I am not claiming that this is the cause of clericism--any church with a hierarchy is going to be afflicted by clericist elements, but rather that mandatory clerical celibacy is not the primary cause of the problem. Fundamentally, unless the Roman Catholic Church revises its theology on ordination to recognize that the priest has NO POWER (not simply no authority) to administer sacraments without the Church, the priest will always be seen as a man apart, in essence, not just in role, from other Christians, and this quasi-Albigensianism in Roman Catholicism will persist.
An interesting point, though I would see it as a question of re-emphasis rather than a need to "totally revise" our theology of the priesthood.
It is an issue of emphasis. As you say, the notion of the priest representing Christ to non-priests is "not exactly wrong," but it is a question of imbalanced emphasis.
Specifically, it needs to be re-emphasized that the Church is the Body of Christ, and that the priest representing Christ like that comes through representing the Church.

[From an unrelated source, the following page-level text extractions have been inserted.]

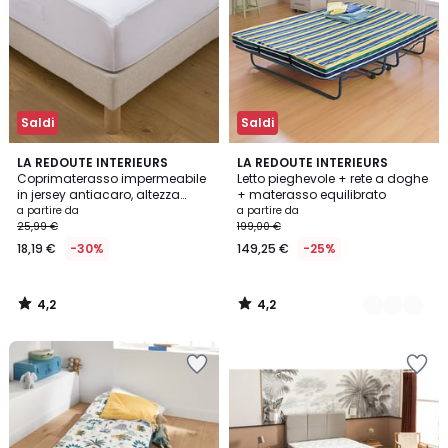
Saldi
Saldi
4,2
4,2
LA REDOUTE INTERIEURS
2
LA REDOUTE INTERIEURS
/ 5
/ 5
Coprimaterasso impermeabile
Letto pieghevole + rete a doghe
Colori
in jersey antiacaro, altezza
+ materasso equilibrato
massima 25 cm
a partire da
a partire da
25,99 €
199,00 €
18,19 €
-30%
149,25 €
-25%
4,2
4,2
/
/
5
5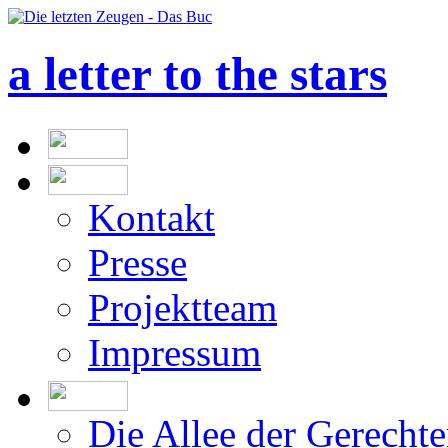
a letter to the stars
Kontakt
Presse
Projektteam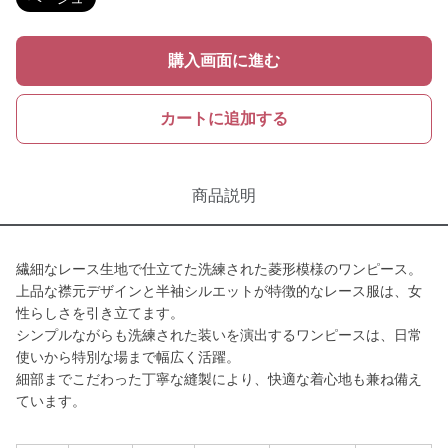
購入画面に進む
カートに追加する
商品説明
繊細なレース生地で仕立てた洗練された菱形模様のワンピース。
上品な襟元デザインと半袖シルエットが特徴的なレース服は、女
性らしさを引き立てます。
シンプルながらも洗練された装いを演出するワンピースは、日常
使いから特別な場まで幅広く活躍。
細部までこだわった丁寧な縫製により、快適な着心地も兼ね備え
ています。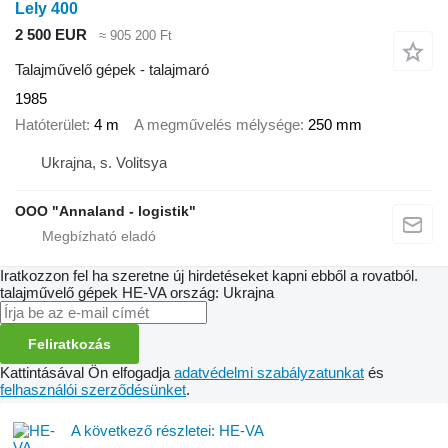
Lely 400
2 500 EUR
≈ 905 200 Ft
Talajművelő gépek - talajmaró
1985
Hatóterület
4 m
A megművelés mélysége
250 mm
Ukrajna, s. Volitsya
OOO "Annaland - logistik"
Iratkozzon fel ha szeretne új hirdetéseket kapni ebből a rovatból.
talajművelő gépek
HE-VA
ország: Ukrajna
Feliratkozás
Kattintásával Ön elfogadja
adatvédelmi szabályzatunkat
és
felhasználói szerződésünket
.
A következő részletei: HE-VA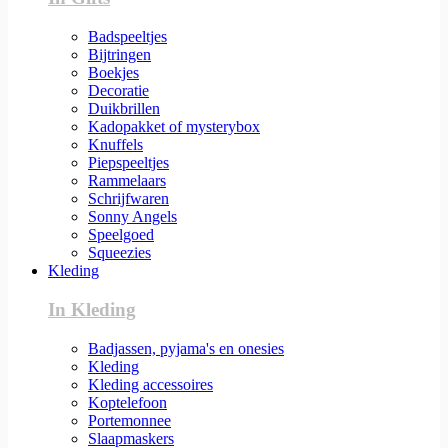
Badspeeltjes
Bijtringen
Boekjes
Decoratie
Duikbrillen
Kadopakket of mysterybox
Knuffels
Piepspeeltjes
Rammelaars
Schrijfwaren
Sonny Angels
Speelgoed
Squeezies
Kleding
In Kleding
Badjassen, pyjama's en onesies
Kleding
Kleding accessoires
Koptelefoon
Portemonnee
Slaapmaskers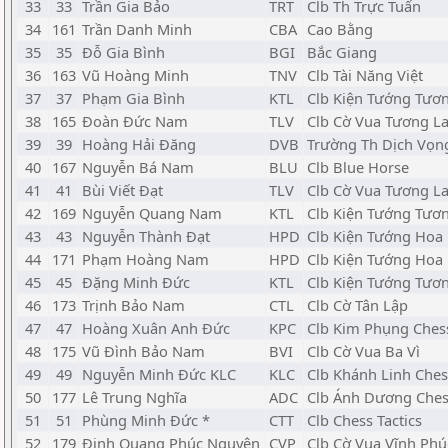
33
33
Trần Gia Bảo
TRT
Clb Th Trực Tuấn
34
161
Trần Danh Minh
CBA
Cao Bằng
35
35
Đỗ Gia Bình
BGI
Bắc Giang
36
163
Vũ Hoàng Minh
TNV
Clb Tài Năng Việt
37
37
Phạm Gia Bình
KTL
Clb Kiện Tướng Tươn
38
165
Đoàn Đức Nam
TLV
Clb Cờ Vua Tương Lai
39
39
Hoàng Hải Đăng
DVB
Trường Th Dịch Vọn
40
167
Nguyễn Bá Nam
BLU
Clb Blue Horse
41
41
Bùi Viết Đạt
TLV
Clb Cờ Vua Tương Lai
42
169
Nguyễn Quang Nam
KTL
Clb Kiện Tướng Tươn
43
43
Nguyễn Thành Đạt
HPD
Clb Kiện Tướng Hoa
44
171
Phạm Hoàng Nam
HPD
Clb Kiện Tướng Hoa
45
45
Đặng Minh Đức
KTL
Clb Kiện Tướng Tươn
46
173
Trịnh Bảo Nam
CTL
Clb Cờ Tân Lập
47
47
Hoàng Xuân Anh Đức
KPC
Clb Kim Phụng Ches
48
175
Vũ Đình Bảo Nam
BVI
Clb Cờ Vua Ba Vì
49
49
Nguyễn Minh Đức KLC
KLC
Clb Khánh Linh Ches
50
177
Lê Trung Nghĩa
ADC
Clb Ánh Dương Che
51
51
Phùng Minh Đức *
CTT
Clb Chess Tactics
52
179
Đinh Quang Phúc Nguyên
CVP
Clb Cờ Vua Vĩnh Phú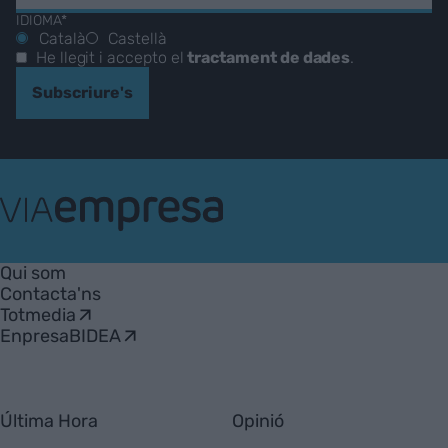
IDIOMA*
Català
Castellà
He llegit i accepto el
tractament de dades
.
Subscriure's
VIA
Empresa
Qui som
Contacta'ns
Totmedia
EnpresaBIDEA
Última Hora
Opinió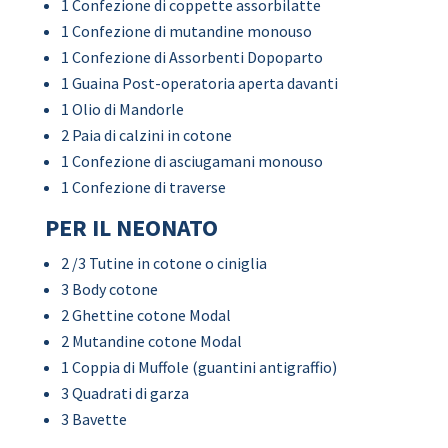
1 Confezione di coppette assorbilatte
1 Confezione di mutandine monouso
1 Confezione di Assorbenti Dopoparto
1 Guaina Post-operatoria aperta davanti
1 Olio di Mandorle
2 Paia di calzini in cotone
1 Confezione di asciugamani monouso
1 Confezione di traverse
PER IL NEONATO
2 /3 Tutine in cotone o ciniglia
3 Body cotone
2 Ghettine cotone Modal
2 Mutandine cotone Modal
1 Coppia di Muffole (guantini antigraffio)
3 Quadrati di garza
3 Bavette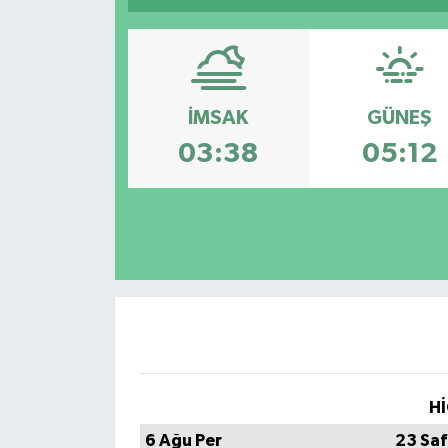
İMSAK
GÜNEŞ
03:38
05:12
Hİ
6 Ağu Per
23 Saf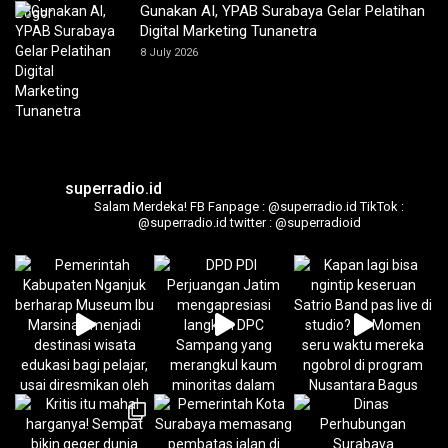
Gunakan AI, YPAB Surabaya Gelar Pelatihan
Digital Marketing Tunanetra
8 July 2026
superradio.id
Salam Merdeka!
FB Fanpage : @superradio.id
TikTok :
@superradio.id
twitter : @superradioid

That the ministerial priesthood is, "a subset of a royal priesthood of all the Church representing the people in presidency to God" and that inasmuch as the priest is to be identified with Christ, so too should each Christian!
Of course, there is the "Bride/Bridegroom" aspect, but also the "Body/Head" aspect that are really two sides of the same coin. The former would seem to emphasize the difference between Christ and the Church, the latter would seem to recognize their unity. This, as you recognize, has effects on where the priest fits; are we to identify with his role, or rather to distinguish his role? I think, actually, both are true.
Western theology, in its notion of priestly mediation, seems to emphasize Christ (and thus the priest) as coming FROM the Father, being "on the side of" the Father and the divine side of things in the mediation. Representing the Father to us.
Eastern theology, in its notion of priestly mediation, seems to emphasize Christ (and thus the priest) GOING BACK to the Father FROM humanity, being "on our side" in the mediation, representing US to the Father.
Of course, in a mediation, the truth is that the mediator is "on both sides." Christ both represents us to the Father AND represents the Father to us. He is to be identified with the Father AND yet we can also identify with Him (because it is through Him we return to the Father and are divinized.)
So neither is wrong, but it's a matter of restoring balance to the emphasis.
And I think a big part of the reason for the current imbalance is the practicalities of a separate clerical "caste." This theology did not so much CAUSE the caste-structure, so much as the caste-structure caused this imbalanced "set apart, top-down" emphasis in the theology (which needs to be balanced by more of the "representing us, bottom-up" notions.)
In Eastern ecclesiology, the Priest is primarily the representative of the Bishop who is, in turn, the representative of Christ (though the Priest and Bishop do also represent the Congregation to God, but less visibly). The Congregation is more visibly represented by the Deacon and by the servers.
So a more vigorous diaconate might ameliorate the problems you identify.
(I'm Russian Orthodox, and have been intermittently reading your blog for a while; I completely forgot how I stumbled across it originally.)